Within the records, which lines hold the string "panel"? Report each one by copying it.

++++ DATASET EXCERPTS

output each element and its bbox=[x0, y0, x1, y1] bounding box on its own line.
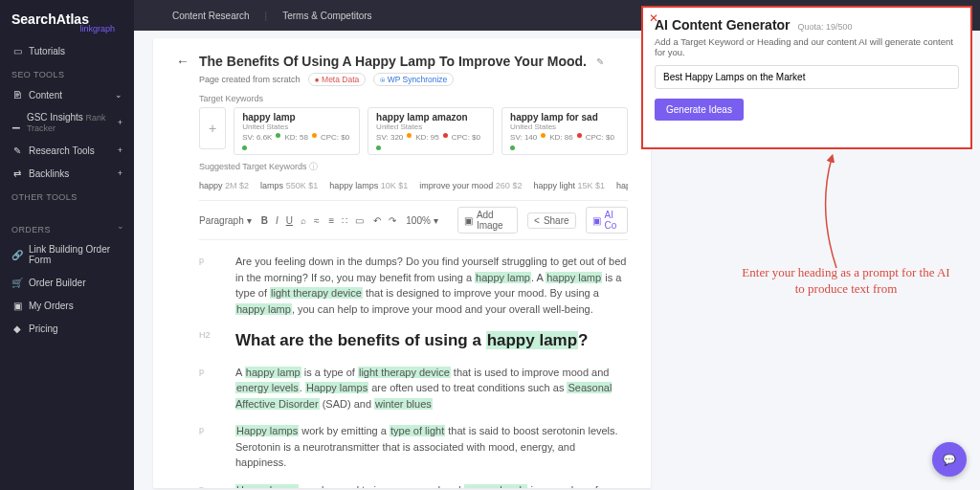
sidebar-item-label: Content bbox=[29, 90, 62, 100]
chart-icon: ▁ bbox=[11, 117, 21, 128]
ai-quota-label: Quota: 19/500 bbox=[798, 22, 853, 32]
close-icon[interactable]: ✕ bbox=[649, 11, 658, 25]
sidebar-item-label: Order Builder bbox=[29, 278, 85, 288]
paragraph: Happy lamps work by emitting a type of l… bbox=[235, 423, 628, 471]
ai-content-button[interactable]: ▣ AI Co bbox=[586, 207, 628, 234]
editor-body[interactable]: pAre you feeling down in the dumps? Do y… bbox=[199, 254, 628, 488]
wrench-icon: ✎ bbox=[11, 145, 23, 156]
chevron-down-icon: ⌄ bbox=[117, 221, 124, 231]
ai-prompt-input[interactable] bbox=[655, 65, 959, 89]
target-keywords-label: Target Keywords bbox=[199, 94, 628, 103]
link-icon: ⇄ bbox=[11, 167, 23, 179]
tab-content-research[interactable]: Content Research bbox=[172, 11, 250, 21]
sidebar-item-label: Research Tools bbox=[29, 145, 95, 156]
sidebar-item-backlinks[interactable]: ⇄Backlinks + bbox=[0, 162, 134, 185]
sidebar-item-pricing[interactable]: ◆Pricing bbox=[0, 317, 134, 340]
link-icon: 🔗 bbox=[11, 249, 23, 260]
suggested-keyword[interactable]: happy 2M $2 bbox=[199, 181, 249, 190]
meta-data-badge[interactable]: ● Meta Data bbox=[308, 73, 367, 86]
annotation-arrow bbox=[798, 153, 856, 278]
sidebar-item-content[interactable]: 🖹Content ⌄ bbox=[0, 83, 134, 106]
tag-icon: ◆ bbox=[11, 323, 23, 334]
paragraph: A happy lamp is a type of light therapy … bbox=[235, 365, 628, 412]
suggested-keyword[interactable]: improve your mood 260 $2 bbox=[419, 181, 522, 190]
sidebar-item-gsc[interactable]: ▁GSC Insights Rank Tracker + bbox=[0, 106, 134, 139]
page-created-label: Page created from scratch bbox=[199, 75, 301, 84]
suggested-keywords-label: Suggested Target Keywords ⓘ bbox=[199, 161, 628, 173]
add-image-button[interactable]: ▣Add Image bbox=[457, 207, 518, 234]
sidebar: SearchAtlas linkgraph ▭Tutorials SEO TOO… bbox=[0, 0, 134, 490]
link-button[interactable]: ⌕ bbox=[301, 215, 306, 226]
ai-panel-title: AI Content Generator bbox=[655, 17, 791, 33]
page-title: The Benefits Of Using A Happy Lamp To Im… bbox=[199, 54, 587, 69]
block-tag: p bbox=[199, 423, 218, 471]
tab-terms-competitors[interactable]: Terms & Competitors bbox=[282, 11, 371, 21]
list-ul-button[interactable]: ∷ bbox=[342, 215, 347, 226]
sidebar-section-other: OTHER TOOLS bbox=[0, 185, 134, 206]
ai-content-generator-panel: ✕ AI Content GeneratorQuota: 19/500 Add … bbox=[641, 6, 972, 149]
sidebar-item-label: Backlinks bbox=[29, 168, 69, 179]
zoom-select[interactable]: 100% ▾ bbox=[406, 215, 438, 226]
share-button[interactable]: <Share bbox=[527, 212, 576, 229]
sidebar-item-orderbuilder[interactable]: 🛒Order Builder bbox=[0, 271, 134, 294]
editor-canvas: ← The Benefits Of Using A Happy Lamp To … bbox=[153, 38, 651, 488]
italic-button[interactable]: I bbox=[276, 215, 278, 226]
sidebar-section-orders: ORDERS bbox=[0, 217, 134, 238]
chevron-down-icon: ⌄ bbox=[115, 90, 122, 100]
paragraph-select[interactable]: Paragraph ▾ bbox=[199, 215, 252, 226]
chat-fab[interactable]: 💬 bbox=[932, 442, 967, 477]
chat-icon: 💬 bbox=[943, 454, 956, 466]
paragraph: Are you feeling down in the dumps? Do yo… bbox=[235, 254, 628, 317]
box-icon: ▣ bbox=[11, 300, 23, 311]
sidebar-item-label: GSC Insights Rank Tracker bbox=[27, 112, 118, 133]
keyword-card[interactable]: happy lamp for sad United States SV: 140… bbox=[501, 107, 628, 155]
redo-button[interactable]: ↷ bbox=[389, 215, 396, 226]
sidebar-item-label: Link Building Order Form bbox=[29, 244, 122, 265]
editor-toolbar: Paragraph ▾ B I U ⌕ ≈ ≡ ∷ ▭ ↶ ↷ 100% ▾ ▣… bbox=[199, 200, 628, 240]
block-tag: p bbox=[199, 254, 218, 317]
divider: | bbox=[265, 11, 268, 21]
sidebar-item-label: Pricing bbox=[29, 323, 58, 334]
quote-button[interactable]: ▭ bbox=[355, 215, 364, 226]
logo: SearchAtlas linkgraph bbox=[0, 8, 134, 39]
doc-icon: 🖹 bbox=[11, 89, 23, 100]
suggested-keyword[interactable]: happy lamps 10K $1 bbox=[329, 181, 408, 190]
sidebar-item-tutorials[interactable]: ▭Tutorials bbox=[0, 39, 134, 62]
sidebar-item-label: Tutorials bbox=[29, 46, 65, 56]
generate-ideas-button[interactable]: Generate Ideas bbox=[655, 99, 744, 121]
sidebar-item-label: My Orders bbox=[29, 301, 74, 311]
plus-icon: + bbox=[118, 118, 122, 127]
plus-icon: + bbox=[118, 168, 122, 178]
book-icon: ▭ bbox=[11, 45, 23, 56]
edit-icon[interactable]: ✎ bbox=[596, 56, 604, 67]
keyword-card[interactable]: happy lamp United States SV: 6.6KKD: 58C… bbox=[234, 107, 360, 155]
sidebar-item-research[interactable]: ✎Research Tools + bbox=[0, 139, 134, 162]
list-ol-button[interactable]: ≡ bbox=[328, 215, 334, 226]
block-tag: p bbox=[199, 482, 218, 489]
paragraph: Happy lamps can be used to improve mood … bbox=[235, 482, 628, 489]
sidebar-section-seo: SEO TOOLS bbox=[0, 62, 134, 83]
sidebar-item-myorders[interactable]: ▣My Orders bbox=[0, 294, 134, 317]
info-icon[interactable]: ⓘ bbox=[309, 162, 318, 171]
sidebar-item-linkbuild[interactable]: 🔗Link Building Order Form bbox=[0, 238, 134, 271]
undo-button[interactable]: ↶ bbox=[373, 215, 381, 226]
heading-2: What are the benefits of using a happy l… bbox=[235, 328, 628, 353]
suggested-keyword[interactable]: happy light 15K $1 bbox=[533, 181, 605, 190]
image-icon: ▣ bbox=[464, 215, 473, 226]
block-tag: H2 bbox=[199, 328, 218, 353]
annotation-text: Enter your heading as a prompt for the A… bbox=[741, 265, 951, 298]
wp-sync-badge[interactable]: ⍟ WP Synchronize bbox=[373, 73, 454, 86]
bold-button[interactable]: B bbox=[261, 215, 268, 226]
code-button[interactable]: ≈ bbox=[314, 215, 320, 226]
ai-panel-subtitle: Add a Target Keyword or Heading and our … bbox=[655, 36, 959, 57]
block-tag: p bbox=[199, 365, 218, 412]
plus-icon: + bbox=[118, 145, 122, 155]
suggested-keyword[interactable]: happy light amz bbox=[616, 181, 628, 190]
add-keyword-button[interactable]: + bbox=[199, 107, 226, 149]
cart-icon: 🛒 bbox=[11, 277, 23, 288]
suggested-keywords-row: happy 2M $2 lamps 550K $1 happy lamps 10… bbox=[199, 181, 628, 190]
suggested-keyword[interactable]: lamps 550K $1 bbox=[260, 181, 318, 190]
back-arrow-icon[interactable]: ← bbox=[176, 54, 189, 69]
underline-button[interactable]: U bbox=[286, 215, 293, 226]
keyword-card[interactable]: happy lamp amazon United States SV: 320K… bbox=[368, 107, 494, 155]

++++++++

TASK SOLUTION
ai-panel-title: AI Content Generator bbox=[655, 17, 791, 33]
ai-content-generator-panel: ✕ AI Content GeneratorQuota: 19/500 Add … bbox=[641, 6, 972, 149]
ai-panel-subtitle: Add a Target Keyword or Heading and our … bbox=[655, 36, 959, 57]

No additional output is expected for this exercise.